I've switched to Trewax for its matte/satin sheen after oil/poly and I like it. It has carnuaba in it as one of the ingredients.


----------



## CaptainKlutz (Apr 23, 2014)

> are you saying you use Briwax as a base for adding colors?
> Jon
> - MrWolfe


Briwax comes in different colors.








.
Many uses. Adding color to cover scuffing. Avoiding typical white haze when using clear wax on surfaces with open pores that trap wax. Have used regular wood colors above like one uses liming wax for Ceruse technique, but in reverse. Sometimes also called wax glazing; where use dark color in pores of light wood for contrast. Not my favorite finish, but it offered the antique look the customer wanted on oak.
In my research, learned can melt clear wax and add color with oil based artist colors since they paste wax is in a petroleum based solvent carrier. Never tried it. Can't find the link right now, probably buried behind FWW pay wall? Remember seeing weird color combinations like green wood pores and red dyed wood?

YMMV


----------



## JackDuren (Oct 10, 2015)

I've used Johnsons on tools and furniture after the guy training me put it on a solid oak entertainment center in the 80's and saw a noticeable difference and was 100% satisfied.

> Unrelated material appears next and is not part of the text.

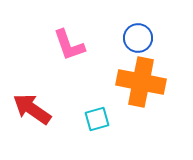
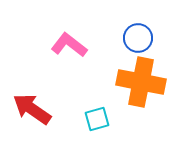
pink L-shape: rotated 147 degrees clockwise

Still use it today with no complaints


----------



## MrWolfe (Jan 23, 2018)

Thank you CaptainKlutz


----------



## Axis39 (Jul 3, 2019)

I like Briwax a lot. But, it does not get quite as shiny as some others.

I use a lot of Bowling Alley Wax. It used to be Johnsons, but Home Depot carries a different brand now. It works just as well as the Johnson's. Shines nice, is pretty sturdy when buffed out.

I also have a few colored Briwaxes and this is what I use them for, adding a little color, maybe a touch of 'aging' to carvings, etc.

I use wax a lot as my final polishing step before delivery furniture or boxes. My wife gets me to polish up our furniture maybe once every year and a half or two.


----------